Делясь своими впечатлениями о минувшем дне, И. П. Павлов говорит: «Если бы чувствовал всё это покойник, остался бы доволен. Его Алёша на последних страницах “Братья Карамазовы” из смерти Илюшечки сделал высокую нравственную минуту для десятка мальчиков. Сам он своей смертью поднял, возвысил душу всего думающего и чувствующего града Питера»[1435]
.Павлов улавливает перекличку между художественным вымыслом и «почти художественной» правдой. Смерть литературного героя и кончина сотворившего этот персонаж автора осмысливаются в едином жизненном ряду. Оба этих печальных события заключают в себе катарсис.

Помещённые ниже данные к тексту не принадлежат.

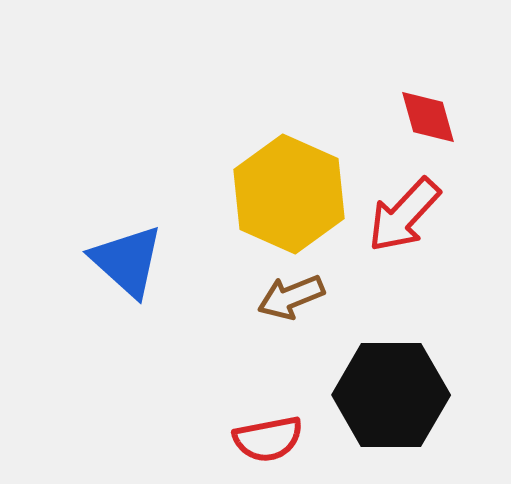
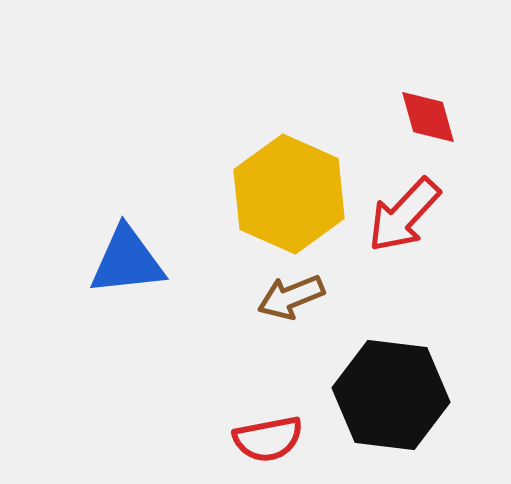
blue triangle: rotated 48 degrees counterclockwise
black hexagon: rotated 7 degrees clockwise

Но в толпе, следующей за гробом, царили не только приличествующие случаю умилённость и благолепие. В ней разыгрывались микродрамы, не отмеченные ни в одном известном источнике, но по своему смыслу и тону весьма созвучные тому, что столь присуще художественному миру Достоевского и что теперь, на его похоронах, как бы облеклось в живую плоть.
В бумагах Анны Григорьевны сохранилось письмо, написанное расслабленным старческим почерком и не имеющее конца. Документ этот удивителен. Он гласит:
«Господин Распорядитель погребального шествия за телом Фёдора Михайловича Достоевского.